WHAT THIS TASK INVOLVES
The records below are to be reproduced exactly, with the pictures left out.

GIVEN RECORDS
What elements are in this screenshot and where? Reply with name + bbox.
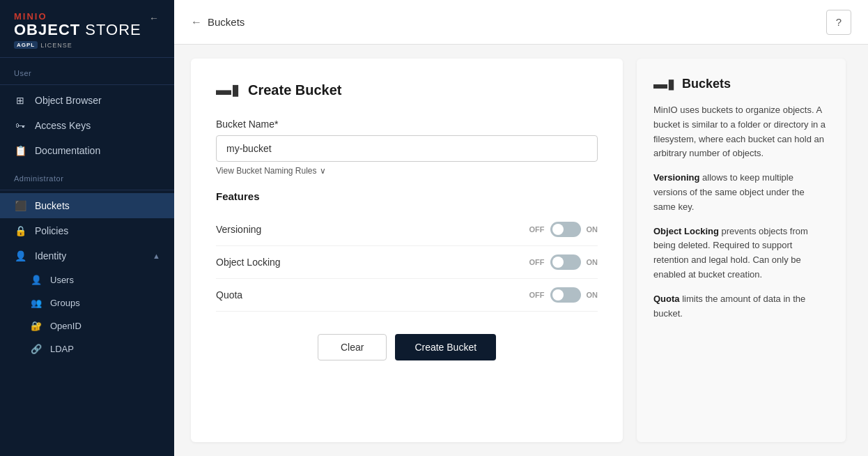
sidebar-item-identity[interactable]: 👤 Identity ▲ [0, 243, 174, 268]
info-title: Buckets [682, 77, 731, 91]
sidebar-item-policies[interactable]: 🔒 Policies [0, 218, 174, 243]
sidebar-sub-item-label: OpenID [50, 321, 82, 331]
create-bucket-button[interactable]: Create Bucket [395, 334, 496, 360]
features-title: Features [216, 190, 598, 202]
logo-title-bold: OBJECT [14, 21, 80, 38]
naming-rules-chevron-icon: ∨ [320, 166, 326, 176]
ldap-icon: 🔗 [31, 344, 42, 354]
versioning-toggle-control: OFF ON [529, 222, 598, 237]
sidebar-section-administrator: Administrator ⬛ Buckets 🔒 Policies 👤 Ide… [0, 163, 174, 360]
clear-button[interactable]: Clear [318, 334, 387, 360]
form-title-row: ▬▮ Create Bucket [216, 81, 598, 99]
main-content: ← Buckets ? ▬▮ Create Bucket Bucket Name… [174, 0, 868, 456]
info-versioning-text: Versioning allows to keep multiple versi… [653, 171, 829, 214]
sidebar-item-label: Access Keys [35, 120, 91, 131]
sidebar-item-access-keys[interactable]: 🗝 Access Keys [0, 113, 174, 138]
logo-license: AGPL LICENSE [14, 41, 141, 49]
identity-chevron-icon: ▲ [153, 252, 160, 260]
bucket-name-group: Bucket Name* View Bucket Naming Rules ∨ [216, 119, 598, 176]
license-text: LICENSE [40, 42, 72, 49]
bucket-name-label: Bucket Name* [216, 119, 598, 130]
sidebar-item-documentation[interactable]: 📋 Documentation [0, 138, 174, 163]
agpl-badge: AGPL [14, 41, 38, 49]
sidebar-sub-item-label: Groups [50, 298, 80, 308]
quota-on-label: ON [587, 291, 598, 299]
sidebar-item-label: Object Browser [35, 95, 102, 106]
info-locking-text: Object Locking prevents objects from bei… [653, 225, 829, 282]
logo-minio: MINIO [14, 11, 141, 22]
sidebar-item-label: Buckets [35, 200, 70, 211]
object-locking-label: Object Locking [216, 257, 281, 268]
policies-icon: 🔒 [14, 225, 26, 236]
quota-label: Quota [216, 289, 242, 301]
form-bucket-icon: ▬▮ [216, 81, 240, 99]
users-icon: 👤 [31, 275, 42, 285]
identity-item-row: Identity ▲ [35, 250, 160, 261]
groups-icon: 👥 [31, 298, 42, 308]
quota-toggle-row: Quota OFF ON [216, 279, 598, 312]
sidebar-item-buckets[interactable]: ⬛ Buckets [0, 193, 174, 218]
breadcrumb: ← Buckets [191, 16, 245, 29]
openid-icon: 🔐 [31, 321, 42, 331]
buckets-icon: ⬛ [14, 200, 26, 211]
sidebar-item-object-browser[interactable]: ⊞ Object Browser [0, 88, 174, 113]
section-label-administrator: Administrator [0, 163, 174, 187]
object-locking-off-label: OFF [529, 258, 545, 266]
sidebar-sub-item-label: Users [50, 275, 74, 285]
create-bucket-form-card: ▬▮ Create Bucket Bucket Name* View Bucke… [191, 59, 623, 442]
sidebar-item-label: Documentation [35, 145, 100, 156]
sidebar-item-label: Identity [35, 250, 66, 261]
sidebar-item-ldap[interactable]: 🔗 LDAP [0, 337, 174, 360]
documentation-icon: 📋 [14, 145, 26, 156]
collapse-button[interactable]: ← [148, 11, 160, 25]
quota-toggle[interactable] [550, 287, 581, 303]
topbar: ← Buckets ? [174, 0, 868, 45]
sidebar-item-label: Policies [35, 225, 68, 236]
sidebar-item-groups[interactable]: 👥 Groups [0, 291, 174, 314]
form-button-row: Clear Create Bucket [216, 334, 598, 360]
object-locking-toggle-row: Object Locking OFF ON [216, 246, 598, 279]
section-label-user: User [0, 58, 174, 82]
info-title-row: ▬▮ Buckets [653, 75, 829, 92]
versioning-toggle-row: Versioning OFF ON [216, 213, 598, 246]
back-arrow-icon[interactable]: ← [191, 16, 202, 29]
quota-toggle-control: OFF ON [529, 287, 598, 303]
object-browser-icon: ⊞ [14, 95, 26, 106]
sidebar: MINIO OBJECT STORE AGPL LICENSE ← User ⊞… [0, 0, 174, 456]
object-locking-toggle-control: OFF ON [529, 254, 598, 270]
versioning-bold: Versioning [653, 172, 699, 183]
identity-icon: 👤 [14, 250, 26, 261]
logo-area: MINIO OBJECT STORE AGPL LICENSE [14, 11, 141, 49]
quota-bold: Quota [653, 294, 680, 304]
form-title: Create Bucket [248, 82, 342, 98]
breadcrumb-label: Buckets [208, 16, 245, 28]
naming-rules-link[interactable]: View Bucket Naming Rules ∨ [216, 166, 326, 176]
object-locking-on-label: ON [587, 258, 598, 266]
object-locking-toggle[interactable] [550, 254, 581, 270]
sidebar-sub-item-label: LDAP [50, 344, 74, 354]
logo-title: OBJECT STORE [14, 22, 141, 38]
versioning-label: Versioning [216, 224, 261, 235]
bucket-name-input[interactable] [216, 135, 598, 162]
sidebar-item-users[interactable]: 👤 Users [0, 268, 174, 291]
quota-off-label: OFF [529, 291, 545, 299]
help-button[interactable]: ? [826, 10, 851, 35]
versioning-off-label: OFF [529, 225, 545, 234]
info-bucket-icon: ▬▮ [653, 75, 675, 92]
versioning-toggle[interactable] [550, 222, 581, 237]
sidebar-header: MINIO OBJECT STORE AGPL LICENSE ← [0, 0, 174, 58]
info-description: MinIO uses buckets to organize objects. … [653, 103, 829, 161]
info-card: ▬▮ Buckets MinIO uses buckets to organiz… [637, 59, 846, 442]
versioning-on-label: ON [587, 225, 598, 234]
sidebar-item-openid[interactable]: 🔐 OpenID [0, 314, 174, 337]
logo-title-light: STORE [80, 21, 141, 38]
features-section: Features Versioning OFF ON Object Lockin… [216, 190, 598, 312]
info-quota-text: Quota limits the amount of data in the b… [653, 292, 829, 321]
access-keys-icon: 🗝 [14, 120, 26, 131]
locking-bold: Object Locking [653, 226, 719, 236]
content-area: ▬▮ Create Bucket Bucket Name* View Bucke… [174, 45, 868, 456]
sidebar-section-user: User ⊞ Object Browser 🗝 Access Keys 📋 Do… [0, 58, 174, 163]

WRITTEN ANSWER
What elements are in this screenshot and where? Reply with name + bbox.
sidebar-item-identity[interactable]: 👤 Identity ▲ [0, 243, 174, 268]
info-title: Buckets [682, 77, 731, 91]
sidebar-item-policies[interactable]: 🔒 Policies [0, 218, 174, 243]
sidebar-sub-item-label: OpenID [50, 321, 82, 331]
create-bucket-button[interactable]: Create Bucket [395, 334, 496, 360]
features-title: Features [216, 190, 598, 202]
logo-title-bold: OBJECT [14, 21, 80, 38]
naming-rules-chevron-icon: ∨ [320, 166, 326, 176]
ldap-icon: 🔗 [31, 344, 42, 354]
versioning-toggle-control: OFF ON [529, 222, 598, 237]
sidebar-section-administrator: Administrator ⬛ Buckets 🔒 Policies 👤 Ide… [0, 163, 174, 360]
clear-button[interactable]: Clear [318, 334, 387, 360]
form-title-row: ▬▮ Create Bucket [216, 81, 598, 99]
main-content: ← Buckets ? ▬▮ Create Bucket Bucket Name… [174, 0, 868, 456]
info-versioning-text: Versioning allows to keep multiple versi… [653, 171, 829, 214]
sidebar-item-label: Access Keys [35, 120, 91, 131]
sidebar-item-access-keys[interactable]: 🗝 Access Keys [0, 113, 174, 138]
logo-license: AGPL LICENSE [14, 41, 141, 49]
identity-chevron-icon: ▲ [153, 252, 160, 260]
bucket-name-group: Bucket Name* View Bucket Naming Rules ∨ [216, 119, 598, 176]
license-text: LICENSE [40, 42, 72, 49]
bucket-name-label: Bucket Name* [216, 119, 598, 130]
sidebar-item-documentation[interactable]: 📋 Documentation [0, 138, 174, 163]
agpl-badge: AGPL [14, 41, 38, 49]
sidebar-sub-item-label: Groups [50, 298, 80, 308]
quota-on-label: ON [587, 291, 598, 299]
sidebar-item-label: Object Browser [35, 95, 102, 106]
info-locking-text: Object Locking prevents objects from bei… [653, 225, 829, 282]
logo-minio: MINIO [14, 11, 141, 22]
sidebar-item-label: Buckets [35, 200, 70, 211]
object-locking-label: Object Locking [216, 257, 281, 268]
policies-icon: 🔒 [14, 225, 26, 236]
quota-label: Quota [216, 289, 242, 301]
form-bucket-icon: ▬▮ [216, 81, 240, 99]
users-icon: 👤 [31, 275, 42, 285]
identity-item-row: Identity ▲ [35, 250, 160, 261]
groups-icon: 👥 [31, 298, 42, 308]
quota-toggle-row: Quota OFF ON [216, 279, 598, 312]
sidebar-item-buckets[interactable]: ⬛ Buckets [0, 193, 174, 218]
breadcrumb: ← Buckets [191, 16, 245, 29]
openid-icon: 🔐 [31, 321, 42, 331]
buckets-icon: ⬛ [14, 200, 26, 211]
sidebar-item-object-browser[interactable]: ⊞ Object Browser [0, 88, 174, 113]
section-label-administrator: Administrator [0, 163, 174, 187]
object-locking-off-label: OFF [529, 258, 545, 266]
sidebar-sub-item-label: Users [50, 275, 74, 285]
create-bucket-form-card: ▬▮ Create Bucket Bucket Name* View Bucke… [191, 59, 623, 442]
sidebar-item-label: Documentation [35, 145, 100, 156]
sidebar-item-label: Identity [35, 250, 66, 261]
sidebar-item-ldap[interactable]: 🔗 LDAP [0, 337, 174, 360]
documentation-icon: 📋 [14, 145, 26, 156]
collapse-button[interactable]: ← [148, 11, 160, 25]
quota-toggle[interactable] [550, 287, 581, 303]
topbar: ← Buckets ? [174, 0, 868, 45]
sidebar-item-label: Policies [35, 225, 68, 236]
sidebar-item-groups[interactable]: 👥 Groups [0, 291, 174, 314]
form-button-row: Clear Create Bucket [216, 334, 598, 360]
object-locking-toggle-row: Object Locking OFF ON [216, 246, 598, 279]
section-label-user: User [0, 58, 174, 82]
info-title-row: ▬▮ Buckets [653, 75, 829, 92]
versioning-toggle-row: Versioning OFF ON [216, 213, 598, 246]
back-arrow-icon[interactable]: ← [191, 16, 202, 29]
quota-toggle-control: OFF ON [529, 287, 598, 303]
object-browser-icon: ⊞ [14, 95, 26, 106]
sidebar: MINIO OBJECT STORE AGPL LICENSE ← User ⊞… [0, 0, 174, 456]
object-locking-toggle-control: OFF ON [529, 254, 598, 270]
versioning-bold: Versioning [653, 172, 699, 183]
identity-icon: 👤 [14, 250, 26, 261]
logo-area: MINIO OBJECT STORE AGPL LICENSE [14, 11, 141, 49]
quota-bold: Quota [653, 294, 680, 304]
form-title: Create Bucket [248, 82, 342, 98]
breadcrumb-label: Buckets [208, 16, 245, 28]
naming-rules-link[interactable]: View Bucket Naming Rules ∨ [216, 166, 326, 176]
object-locking-on-label: ON [587, 258, 598, 266]
object-locking-toggle[interactable] [550, 254, 581, 270]
sidebar-sub-item-label: LDAP [50, 344, 74, 354]
logo-title: OBJECT STORE [14, 22, 141, 38]
versioning-label: Versioning [216, 224, 261, 235]
bucket-name-input[interactable] [216, 135, 598, 162]
sidebar-item-users[interactable]: 👤 Users [0, 268, 174, 291]
quota-off-label: OFF [529, 291, 545, 299]
help-button[interactable]: ? [826, 10, 851, 35]
versioning-off-label: OFF [529, 225, 545, 234]
info-bucket-icon: ▬▮ [653, 75, 675, 92]
versioning-toggle[interactable] [550, 222, 581, 237]
sidebar-header: MINIO OBJECT STORE AGPL LICENSE ← [0, 0, 174, 58]
info-description: MinIO uses buckets to organize objects. … [653, 103, 829, 161]
info-card: ▬▮ Buckets MinIO uses buckets to organiz… [637, 59, 846, 442]
versioning-on-label: ON [587, 225, 598, 234]
sidebar-item-openid[interactable]: 🔐 OpenID [0, 314, 174, 337]
logo-title-light: STORE [80, 21, 141, 38]
features-section: Features Versioning OFF ON Object Lockin… [216, 190, 598, 312]
info-quota-text: Quota limits the amount of data in the b… [653, 292, 829, 321]
access-keys-icon: 🗝 [14, 120, 26, 131]
locking-bold: Object Locking [653, 226, 719, 236]
content-area: ▬▮ Create Bucket Bucket Name* View Bucke… [174, 45, 868, 456]
sidebar-section-user: User ⊞ Object Browser 🗝 Access Keys 📋 Do… [0, 58, 174, 163]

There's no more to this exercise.